-- Work to be completed --
Omit every picture. Return all other data as it stands.

= = = = = = =

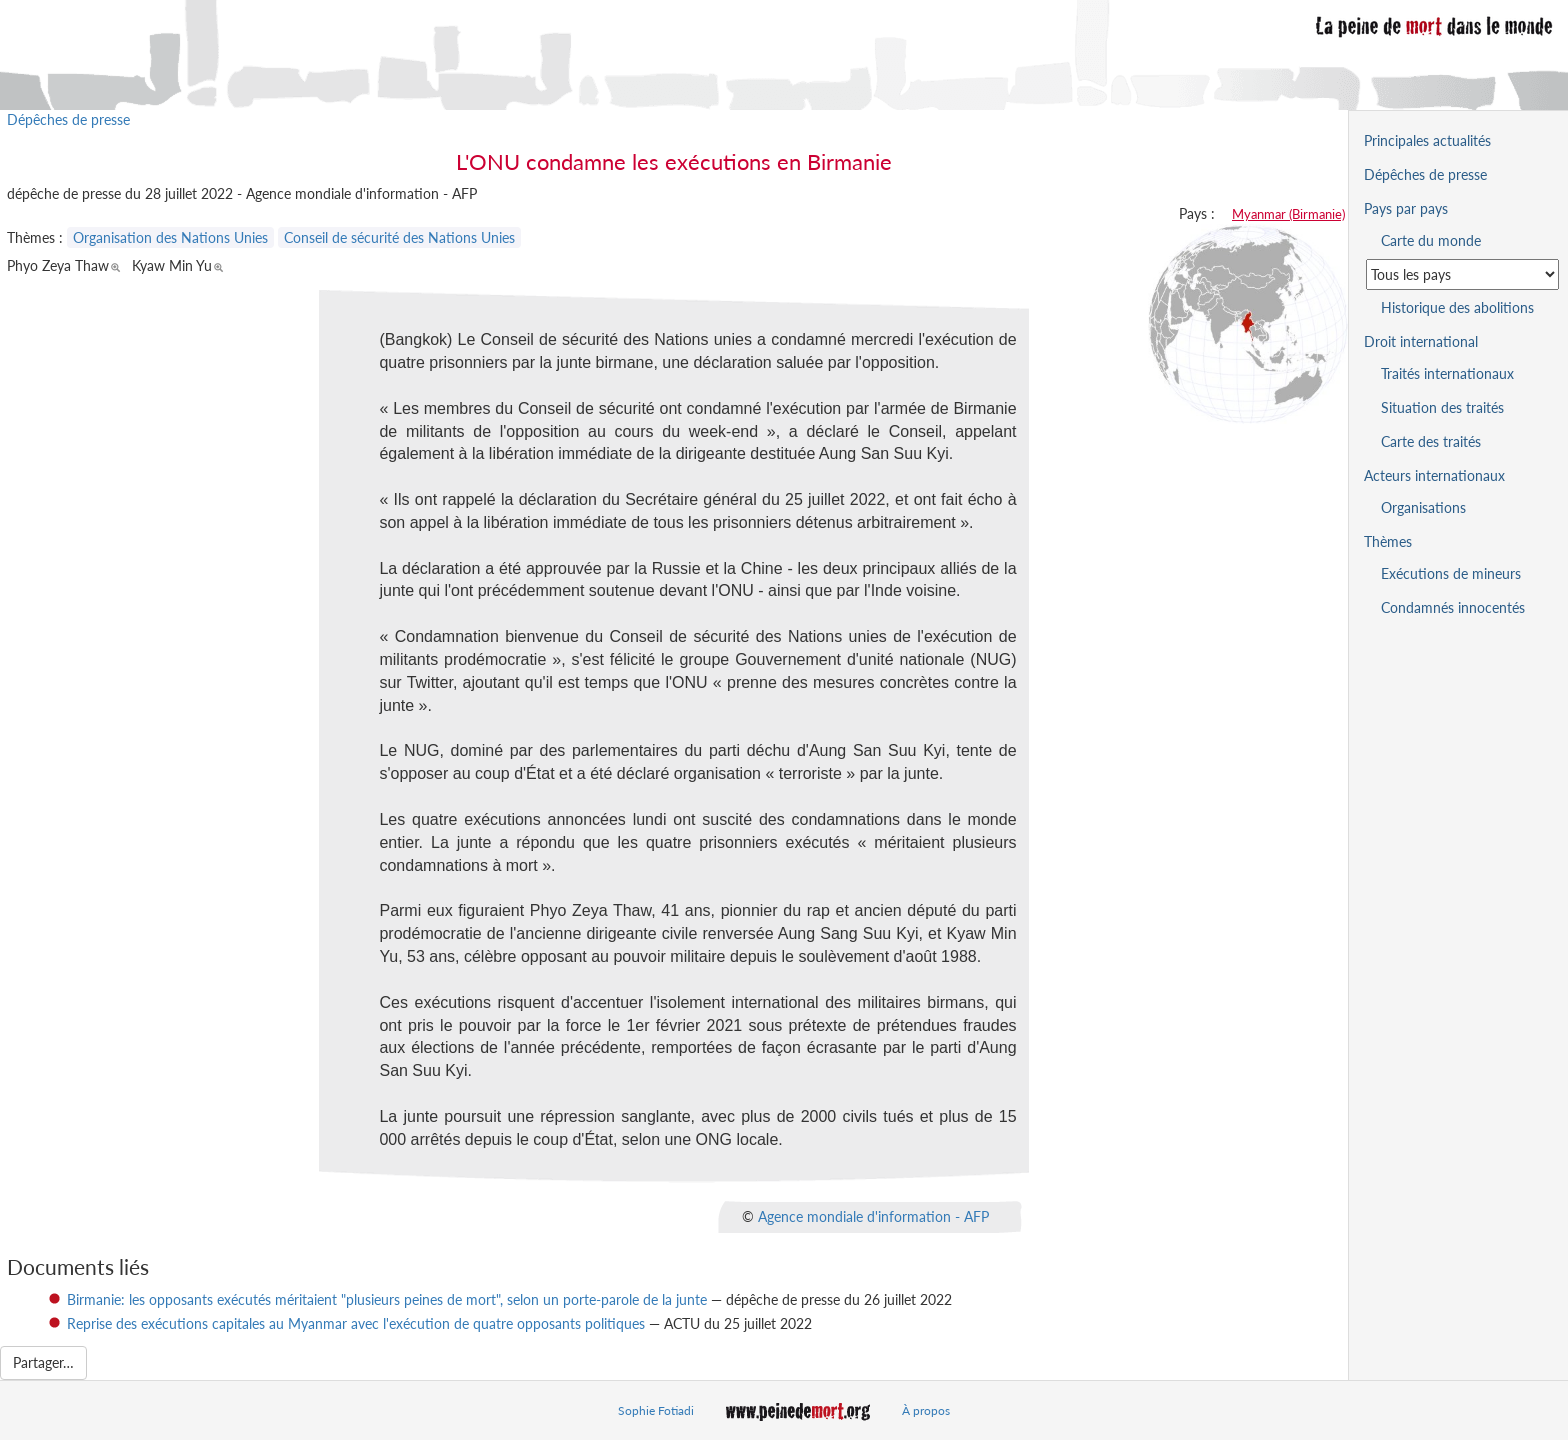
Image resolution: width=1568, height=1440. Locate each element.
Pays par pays (1406, 208)
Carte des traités (1431, 441)
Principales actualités (1427, 140)
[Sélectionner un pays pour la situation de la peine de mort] (1462, 274)
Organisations (1423, 507)
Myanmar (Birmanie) (1288, 214)
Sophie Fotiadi (656, 1410)
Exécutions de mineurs (1451, 573)
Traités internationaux (1447, 373)
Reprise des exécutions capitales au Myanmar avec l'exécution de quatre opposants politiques (356, 1323)
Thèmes (1388, 541)
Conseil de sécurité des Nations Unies (399, 237)
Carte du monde (1431, 240)
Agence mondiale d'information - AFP (873, 1215)
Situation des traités (1442, 407)
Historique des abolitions (1457, 307)
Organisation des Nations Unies (170, 237)
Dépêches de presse (68, 119)
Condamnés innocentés (1453, 607)
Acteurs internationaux (1434, 475)
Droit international (1421, 341)
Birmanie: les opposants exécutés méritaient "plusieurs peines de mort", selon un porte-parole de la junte (387, 1299)
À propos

= = = = = = =

-- Solution to the exercise --
Image resolution: width=1568, height=1440. Locate each element.
Pays par pays (1406, 208)
Carte des traités (1431, 441)
Principales actualités (1427, 140)
[Sélectionner un pays pour la situation de la peine de mort] (1462, 274)
Organisations (1423, 507)
Myanmar (Birmanie) (1288, 214)
Sophie Fotiadi (656, 1410)
Exécutions de mineurs (1451, 573)
Traités internationaux (1447, 373)
Reprise des exécutions capitales au Myanmar avec l'exécution de quatre opposants politiques (356, 1323)
Thèmes (1388, 541)
Conseil de sécurité des Nations Unies (399, 237)
Carte du monde (1431, 240)
Agence mondiale d'information - AFP (873, 1215)
Situation des traités (1442, 407)
Historique des abolitions (1457, 307)
Organisation des Nations Unies (170, 237)
Dépêches de presse (68, 119)
Condamnés innocentés (1453, 607)
Acteurs internationaux (1434, 475)
Droit international (1421, 341)
Birmanie: les opposants exécutés méritaient "plusieurs peines de mort", selon un porte-parole de la junte (387, 1299)
À propos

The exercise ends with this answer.